Thursday, December 22, 2011

Dead Tired

Not really feeling the holidays this year. I have shopping to do tomorrow and hopefully I won't have to venture out on Christmas Eve! I'm still just feeling confused about what is going on in my "love life." Don't know what to do. Should I just see how everything plays out or should I try to end it and move on living life and learning and exploring myself and my options? Just plenty confused and it's a tough situation. I hate walking away from love, but there are other people in the world that I can fall in love with and that can love me, right?

On the other hand, being stressed is good for my diet. I just don't eat much right now. I don't feel like it. So hopefully I will be down a couple more pounds since my last doctor's appointment when I go on the 28th.

Feeling pretty well beat down, though. Hopefully I can sleep tonight.

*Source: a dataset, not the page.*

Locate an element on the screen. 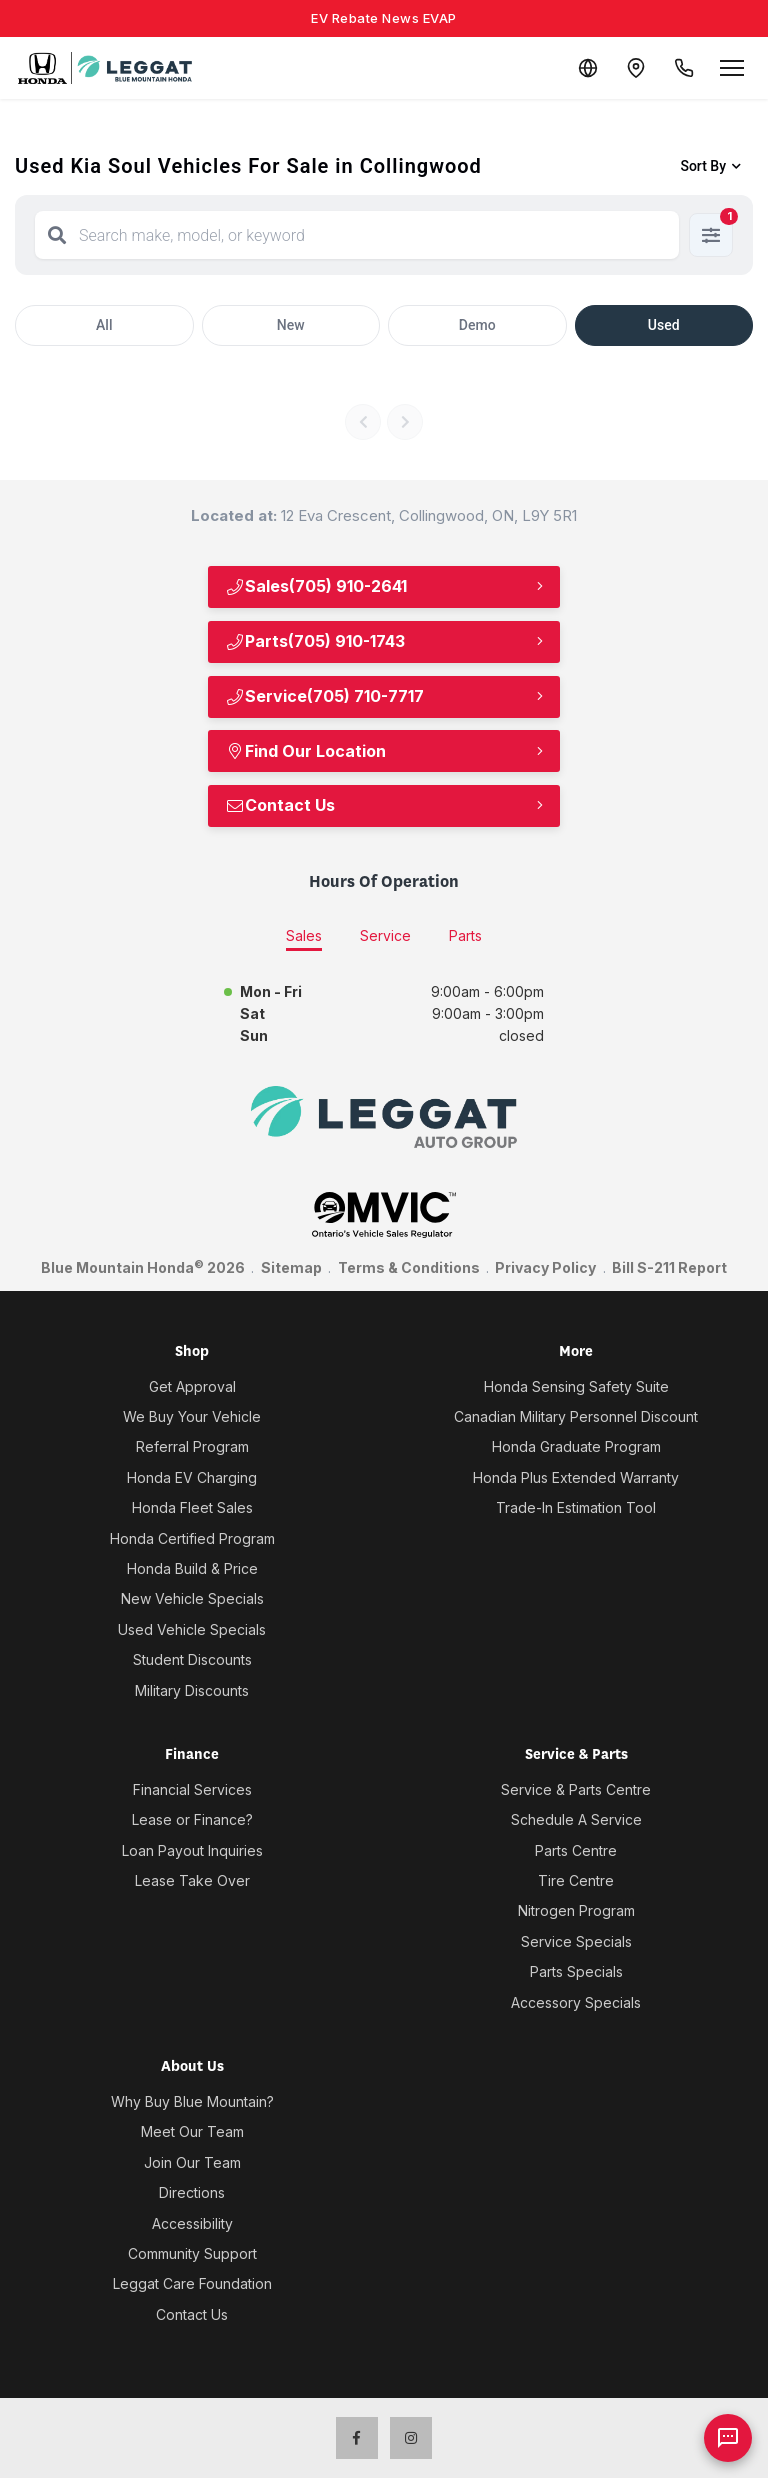 The image size is (768, 2478). Honda Fleet Sales is located at coordinates (192, 1507).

Wednesday, December 21, 2011

The Confusion Sets In

I hate being confused. I dislike not knowing what exactly I want and I hate knowing what I want and realizing I may not be able to have it. I love this new man in my life, but he has to make his own decisions on how he wants to live his life. Love is such a powerful emotion. It feels great, it helps intimacy and damn can it hurt. Being hurt by love is the worst feeling. Loving someone and being unsure whether or not they want to be with you is awful. No matter how great the love is, it still can turn sour quickly. There are so many things in life that I want to experience with him, but am now seeing that it may not happen. The thought of potentially being single does excite me somewhat. It opens opportunities to meet new people and potentially find the right person for me. Exploring love and sex is a heady thing. So confused!

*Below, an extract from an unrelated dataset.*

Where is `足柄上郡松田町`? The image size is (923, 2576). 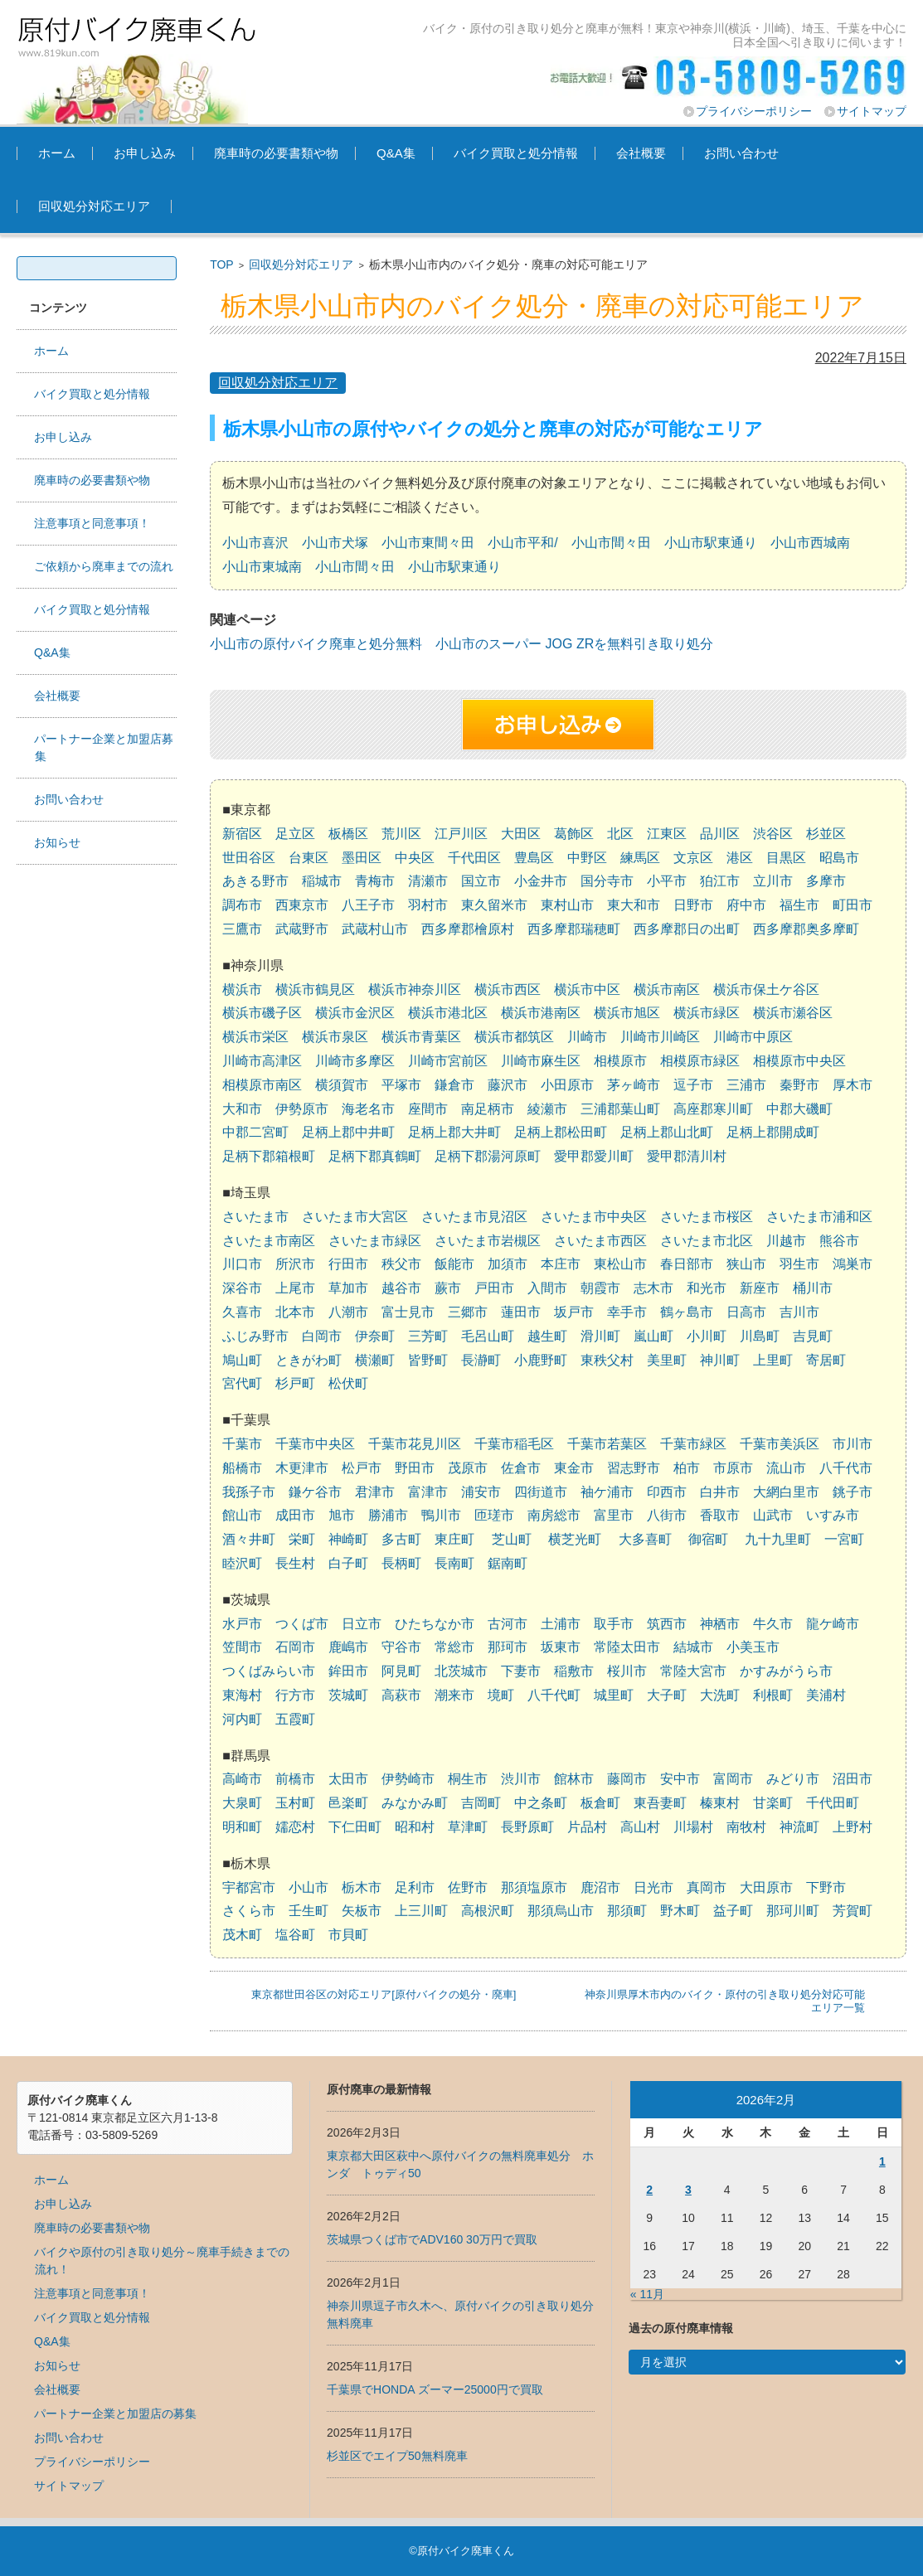 足柄上郡松田町 is located at coordinates (560, 1132).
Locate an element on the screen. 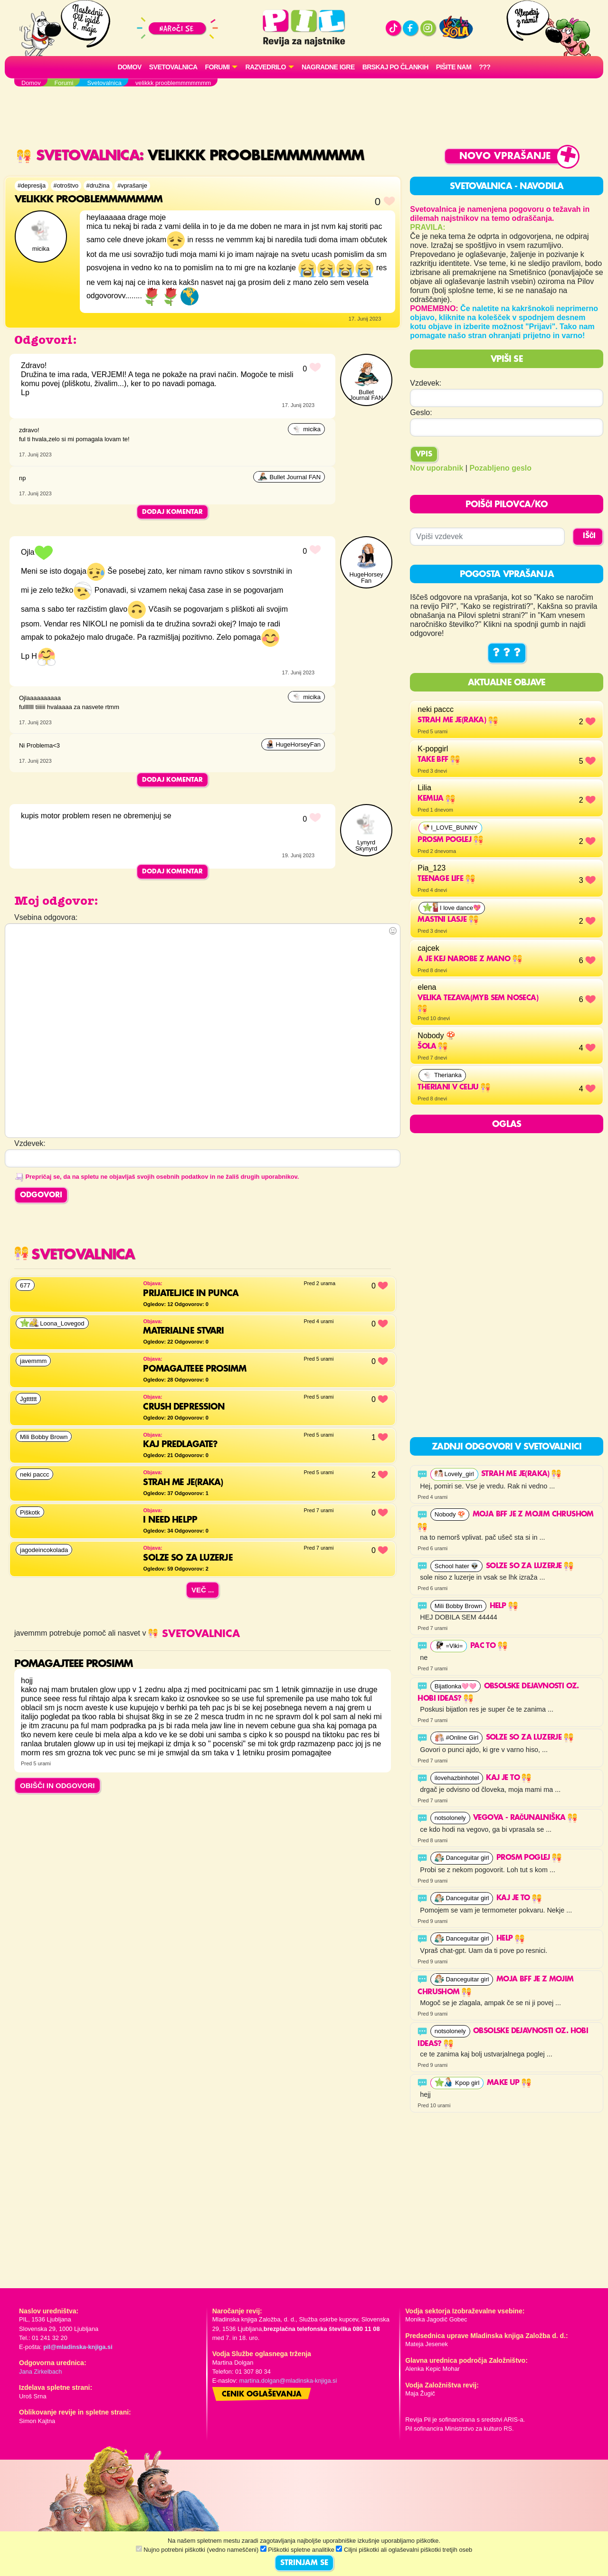 This screenshot has height=2576, width=608. RAZVEDRILO [button] is located at coordinates (265, 67).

Tuesday, December 20, 2011

Coming back...

It's time for me to come back and work on me. I'm making a lot of changes in my life and I need to keep on track. I've decided that I'm unhappy with the way my life has been. I've ended the long-term relationship with the father of my children and pursuing love with another person. If it works out, then great, but right now it's a tough situation. I've fallen for a man that has recently split up with the mother of his 2 children and she has not permitted him to see his girls in months. This has him upset and confused on what he should do. He doesn't know whether to just go back to her to have his children back in his life or to stay separated and pursue visitation. He still has feelings for her, but knows that people can't change over night and there are reasons for their separation. He and I have love for each other, but I want him to be happy in his life. If he decides to end the relationship with me, I know that I want to stay single and live my life for me and my kids. I want to explore life and what it has to offer me. I feel like I have made a mistake staying with the same man for 12 years. I have been unfaithful in the past and it isn't right. I have come to realize that I may not be the type of person to settle down with one person. Life and love are confusing to me. How is it that you can love more than one person? Or love one person, yet desire another? Maybe I will always be alone. Its a tough realization.

Working on myself this last year, I have become more aware of my appearance and how I want people to perceive me. I have become more open and social. I have succeeded in losing weight, but I still have a long journey to get where I want to be. I have lost 35lbs in the last few months, albeit partially due to stress, but it makes me feel good and I want to lose more. I've also decided to get a new tattoo on my back and am planning on stopping and talking to a tattoo artist tomorrow to try to set up time on Thursday. This will be a longer project to undertake. I want to work on a large piece on my back of thorns and thickets all in black and grey scale. I want it to take up most of my back from the top of my shoulders all the way down to my hips.

So it's time to set some short-term goals and some long-term goals. For short-term goals- I need to stay focused on my job and to quit letting my personal life interfere in my professional life. I have a good job that pays well and an awesome boss who is truly a caring person. Short term again- keep being concerned with my appearance. I need to maintain my routine for caring for my face and keep using the make-up that makes me feel good and appear better. I also need to continue eating healthier and staying on track with a better diet.

Long-term goals- start back and the gym and try to continue going!! If I can lose weight just by dieting I can lose more with exercise! I'd like to work on the 100 push-up and 100 sit-up program. Another long-term goal is to get my debt cleared off and buy a house. I want this goal to be a little quicker than a year more like 3-4 months from now.

That's all that's really on my mind right now, but I'm really going to try to keep blogging and keep myself on track.